Your instructions -
I would like you to print all the records below exactly as they are.

Dataset content -

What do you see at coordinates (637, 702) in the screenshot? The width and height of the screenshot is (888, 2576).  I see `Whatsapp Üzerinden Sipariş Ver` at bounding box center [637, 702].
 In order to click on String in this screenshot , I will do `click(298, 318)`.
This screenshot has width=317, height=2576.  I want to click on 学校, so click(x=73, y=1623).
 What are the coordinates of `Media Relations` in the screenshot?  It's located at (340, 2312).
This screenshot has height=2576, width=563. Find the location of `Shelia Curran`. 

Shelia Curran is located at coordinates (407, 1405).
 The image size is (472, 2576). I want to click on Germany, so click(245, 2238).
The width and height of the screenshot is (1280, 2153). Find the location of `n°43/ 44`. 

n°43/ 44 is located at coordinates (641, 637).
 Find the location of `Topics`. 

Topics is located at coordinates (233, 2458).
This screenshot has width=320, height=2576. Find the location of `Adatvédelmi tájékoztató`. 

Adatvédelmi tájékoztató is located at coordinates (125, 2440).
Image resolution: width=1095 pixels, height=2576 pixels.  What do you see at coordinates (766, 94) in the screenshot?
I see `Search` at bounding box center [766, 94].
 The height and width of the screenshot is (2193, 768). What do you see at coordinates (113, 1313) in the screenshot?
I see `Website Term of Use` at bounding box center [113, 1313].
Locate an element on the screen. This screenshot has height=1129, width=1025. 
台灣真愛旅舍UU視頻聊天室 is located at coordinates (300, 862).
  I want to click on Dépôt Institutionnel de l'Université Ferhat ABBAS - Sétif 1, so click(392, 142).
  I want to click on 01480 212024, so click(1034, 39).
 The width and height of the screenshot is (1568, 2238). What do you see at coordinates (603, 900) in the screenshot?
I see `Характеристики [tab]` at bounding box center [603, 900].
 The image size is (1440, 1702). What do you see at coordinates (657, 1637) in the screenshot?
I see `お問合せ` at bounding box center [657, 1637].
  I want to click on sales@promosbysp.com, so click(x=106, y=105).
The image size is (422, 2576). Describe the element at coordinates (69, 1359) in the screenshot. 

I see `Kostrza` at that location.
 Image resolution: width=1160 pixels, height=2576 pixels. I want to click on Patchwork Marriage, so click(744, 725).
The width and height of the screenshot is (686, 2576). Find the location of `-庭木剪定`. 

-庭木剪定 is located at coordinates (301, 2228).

Response -
What do you see at coordinates (637, 702) in the screenshot? The width and height of the screenshot is (888, 2576).  I see `Whatsapp Üzerinden Sipariş Ver` at bounding box center [637, 702].
 In order to click on String in this screenshot , I will do `click(298, 318)`.
This screenshot has width=317, height=2576.  I want to click on 学校, so click(x=73, y=1623).
 What are the coordinates of `Media Relations` in the screenshot?  It's located at (340, 2312).
This screenshot has height=2576, width=563. Find the location of `Shelia Curran`. 

Shelia Curran is located at coordinates (407, 1405).
 The image size is (472, 2576). I want to click on Germany, so click(245, 2238).
The width and height of the screenshot is (1280, 2153). Find the location of `n°43/ 44`. 

n°43/ 44 is located at coordinates (641, 637).
 Find the location of `Topics`. 

Topics is located at coordinates (233, 2458).
This screenshot has width=320, height=2576. Find the location of `Adatvédelmi tájékoztató`. 

Adatvédelmi tájékoztató is located at coordinates (125, 2440).
Image resolution: width=1095 pixels, height=2576 pixels.  What do you see at coordinates (766, 94) in the screenshot?
I see `Search` at bounding box center [766, 94].
 The height and width of the screenshot is (2193, 768). What do you see at coordinates (113, 1313) in the screenshot?
I see `Website Term of Use` at bounding box center [113, 1313].
Locate an element on the screen. This screenshot has height=1129, width=1025. 
台灣真愛旅舍UU視頻聊天室 is located at coordinates (300, 862).
  I want to click on Dépôt Institutionnel de l'Université Ferhat ABBAS - Sétif 1, so click(392, 142).
  I want to click on 01480 212024, so click(1034, 39).
 The width and height of the screenshot is (1568, 2238). What do you see at coordinates (603, 900) in the screenshot?
I see `Характеристики [tab]` at bounding box center [603, 900].
 The image size is (1440, 1702). What do you see at coordinates (657, 1637) in the screenshot?
I see `お問合せ` at bounding box center [657, 1637].
  I want to click on sales@promosbysp.com, so click(x=106, y=105).
The image size is (422, 2576). Describe the element at coordinates (69, 1359) in the screenshot. 

I see `Kostrza` at that location.
 Image resolution: width=1160 pixels, height=2576 pixels. I want to click on Patchwork Marriage, so click(744, 725).
The width and height of the screenshot is (686, 2576). Find the location of `-庭木剪定`. 

-庭木剪定 is located at coordinates (301, 2228).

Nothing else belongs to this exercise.